Highlights:
- Developers can save a lot of time and money by using pre-trained foundation models instead of having to start from scratch when training a language model.
- The first is a generative LLM for information extraction, open-ended question and answer, classification, text generation, and summarization.
Amazon Web Services Inc. has recently expanded its reach into artificial intelligence software development by releasing several new tools for generative AI training and deployment on its cloud platform.
The business described new services in a post on the AWS Machine Learning blog, including the capacity to build and train foundation models, which are extensive, pre-trained language models that lay the groundwork for particular natural language processing tasks.
Deep learning techniques are generally used to train foundation models on enormous volumes of text data, enabling them to become adept at understanding the subtleties of human language and produce content nearly indistinguishable from that written by humans.
When training a language model, developers can save time and money using pre-trained foundation models instead of starting from scratch.
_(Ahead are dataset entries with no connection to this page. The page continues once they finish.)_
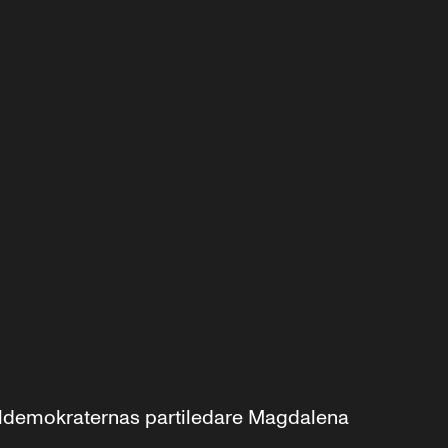
aldemokraternas partiledare Magdalena 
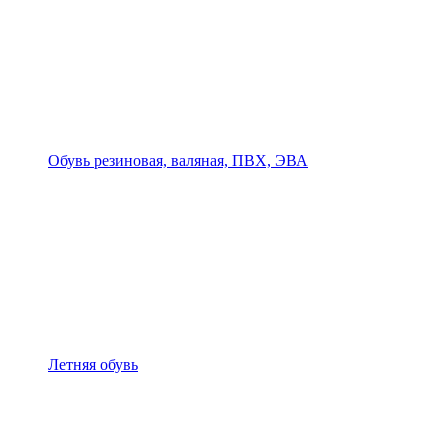
Обувь резиновая, валяная, ПВХ, ЭВА
Летняя обувь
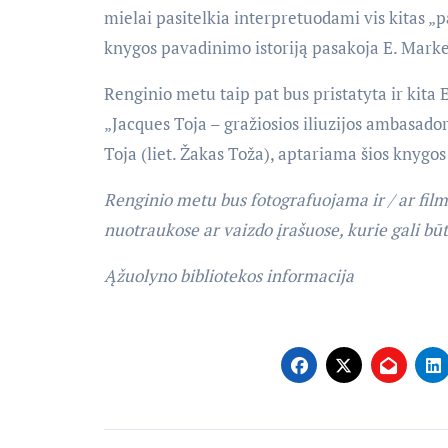
mielai pasitelkia interpretuodami vis kitas „p
knygos pavadinimo istoriją pasakoja E. Marke
Renginio metu taip pat bus pristatyta ir kita
„Jacques Toja – gražiosios iliuzijos ambasado
Toja (liet. Žakas Toža), aptariama šios knygos
Renginio metu bus fotografuojama ir / ar film
nuotraukose ar vaizdo įrašuose, kurie gali bū
Ąžuolyno bibliotekos informacija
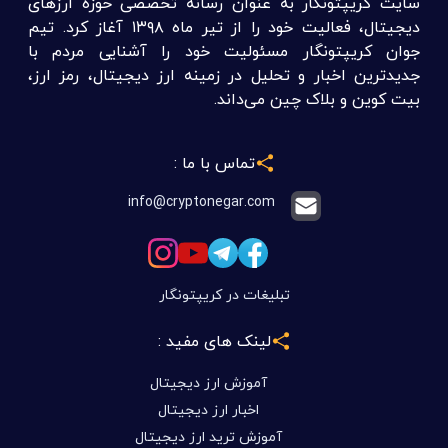
سایت کریپتونگار به عنوان رسانه تخصصی حوزه ارزهای
دیجیتال، فعالیت خود را از تیر ماه ۱۳۹۸ آغاز کرد. تیم
جوان کریپتونگار مسئولیت خود را آشنایی مردم با
جدیدترین اخبار و تحلیل در زمینه ارز دیجیتال، رمز ارز،
بیت کوین و بلاک چین می‌داند.
تماس با ما :
info@cryptonegar.com
تبلیغات در کریپتونگار
لینک های مفید :
آموزش ارز دیجیتال
اخبار ارز دیجیتال
آموزش ترید ارز دیجیتال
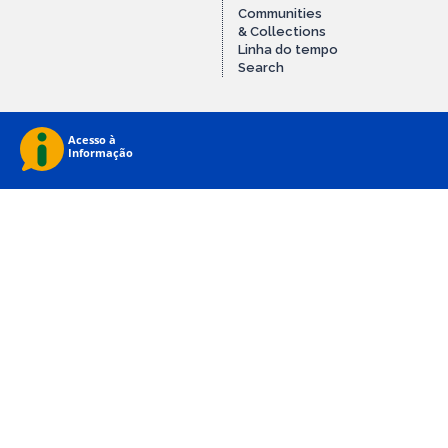
Communities
& Collections
Linha do tempo
Search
A foundation model for text generation, sentiment analysis, and language translation is the Generative Pre-trained Transformer (GPT) from OpenAI LLC.
LLM Choices
Bedrock’s brand-new service makes foundation models from various sources accessible through an API. The Jurassic-2 multilingual large language models from AI21 Labs Ltd., which produce text in Spanish, French, German, Portuguese, Italian, and Dutch, and Anthropic’s PBC’s Claude LLM, a conversational and text processing system that follows moral AI system training principles are included. Users can use the API to access Stability AI Ltd. and Amazon LLMs.
According to Swami Sivasubramanian, Vice President of database, analytics, and machine learning at AWS, foundation models are pre-trained at the internet scale. They can therefore be customized with comparatively little additional training. He used the example of a fashion retailer’s content marketing manager, who could give Bedrock as few as 20 examples of effective taglines from past campaign examples with relevant product descriptions. Bedrock will then automatically generate effective social media posts, display ad images, and web copy for the new products.
In addition to the Bedrock announcement, AWS is releasing two new Titan large language models. The first is a generative LLM for information extraction, open-ended question and answer, classification, text generation, and summarization. The second LLM converts text prompts into numerical representations, including the meaning of the text and helps build contextual responses beyond paraphrasing.
No mention of OpenAI, in which Microsoft Corp. is a significant investor, was made in the announcement. Still, given the market’s demand for substantial language models, this shouldn’t be a problem for Amazon.
Although AWS is behind Microsoft and Google LLC in bringing its LLM to market, Kandaswamy argued that this shouldn’t be considered a competitive disadvantage. He said, “I don’t think anyone is so behind that they have to play catchup. It might appear that there is a big race, but the customers we speak with, other than very early adopters, have no idea what to do with it.”
Hardware Boost
Additionally, AWS is upgrading its hardware to provide training and inference on its cloud. New, network-optimized EC2 Trn1n instances now offer 1,600 gigabits per second of network bandwidth, or about a 20% performance increase, and feature the company’s exclusive Trainium and Inferentia2 processors. Additionally, the business’s Inf2 instances, which use Inferentia2 for inferencing of massively multi-parameter generative AI applications, are now generally available.
CodeWhisperer, an AI coding companion that uses a foundation model to produce code suggestions in real-time based on previous code and natural language comments in an integrated development environment, is another product whose availability has been announced. The tool is accessible from some IDEs and supports Python, Java, JavaScript, TypeScript, C#, and ten other languages.
Sivasubramanian wrote, “Developers can simply tell CodeWhisperer to do a task, such as ‘parse a CSV string of songs’ and ask it to return a structured list based on values such as artist, title and highest chart rank.” CodeWhisperer produces “an entire function that parses the string and returns the list as specified.” He said that developers who used the preview version reported improvement of 57% in speed with a 27% higher success rate.
As many players attempt to capitalize on the success of proofs of a concept like ChatGPT, the LLM landscape will likely remain dispersed and chaotic for the foreseeable future. As Google’s Natural Language API has in speech recognition, it’s unlikely that any one model will come to dominate the market, according to Kandaswamy.
He said, “Just because a model is good at one thing doesn’t mean it’s going to be good with everything. It’s possible over two or three years everybody will offer everybody else’s model. There will be more blending and cross-technology relationships.”